┌─ Material shown
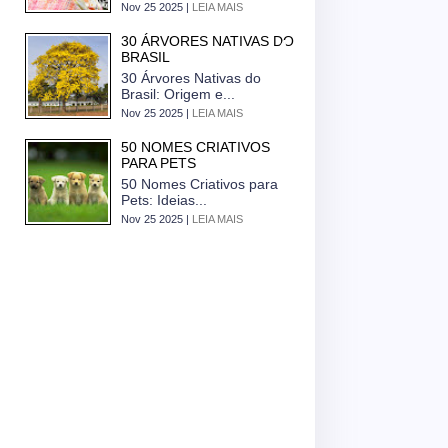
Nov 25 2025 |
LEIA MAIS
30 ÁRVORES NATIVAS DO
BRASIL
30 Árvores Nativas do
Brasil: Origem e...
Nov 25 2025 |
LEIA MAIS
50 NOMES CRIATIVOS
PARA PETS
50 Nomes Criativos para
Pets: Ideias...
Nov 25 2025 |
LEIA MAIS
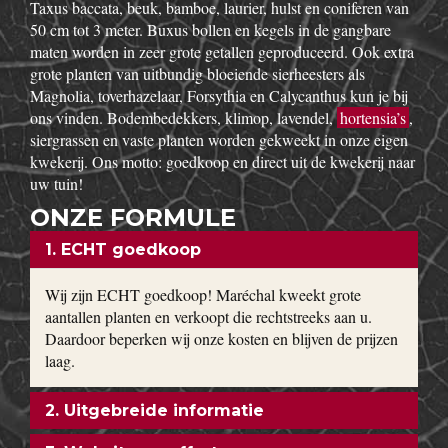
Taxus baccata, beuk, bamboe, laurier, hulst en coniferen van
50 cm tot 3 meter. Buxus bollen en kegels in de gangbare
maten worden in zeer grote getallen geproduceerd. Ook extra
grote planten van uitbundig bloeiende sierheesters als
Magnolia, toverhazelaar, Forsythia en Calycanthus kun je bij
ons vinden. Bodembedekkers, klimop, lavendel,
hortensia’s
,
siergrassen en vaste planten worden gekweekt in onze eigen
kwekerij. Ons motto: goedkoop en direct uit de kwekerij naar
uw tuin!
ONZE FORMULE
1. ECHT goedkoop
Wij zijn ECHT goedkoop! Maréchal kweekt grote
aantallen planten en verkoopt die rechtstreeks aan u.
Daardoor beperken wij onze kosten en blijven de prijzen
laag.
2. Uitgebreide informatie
└─
Keep the pictures out and repeat exactly the lines from the beginning of the data through the line that contains "aantallen planten en", both ends included.

Nov 25 2025 |
LEIA MAIS
30 ÁRVORES NATIVAS DO
BRASIL
30 Árvores Nativas do
Brasil: Origem e...
Nov 25 2025 |
LEIA MAIS
50 NOMES CRIATIVOS
PARA PETS
50 Nomes Criativos para
Pets: Ideias...
Nov 25 2025 |
LEIA MAIS
Taxus baccata, beuk, bamboe, laurier, hulst en coniferen van
50 cm tot 3 meter. Buxus bollen en kegels in de gangbare
maten worden in zeer grote getallen geproduceerd. Ook extra
grote planten van uitbundig bloeiende sierheesters als
Magnolia, toverhazelaar, Forsythia en Calycanthus kun je bij
ons vinden. Bodembedekkers, klimop, lavendel,
hortensia’s
,
siergrassen en vaste planten worden gekweekt in onze eigen
kwekerij. Ons motto: goedkoop en direct uit de kwekerij naar
uw tuin!
ONZE FORMULE
1. ECHT goedkoop
Wij zijn ECHT goedkoop! Maréchal kweekt grote
aantallen planten en verkoopt die rechtstreeks aan u.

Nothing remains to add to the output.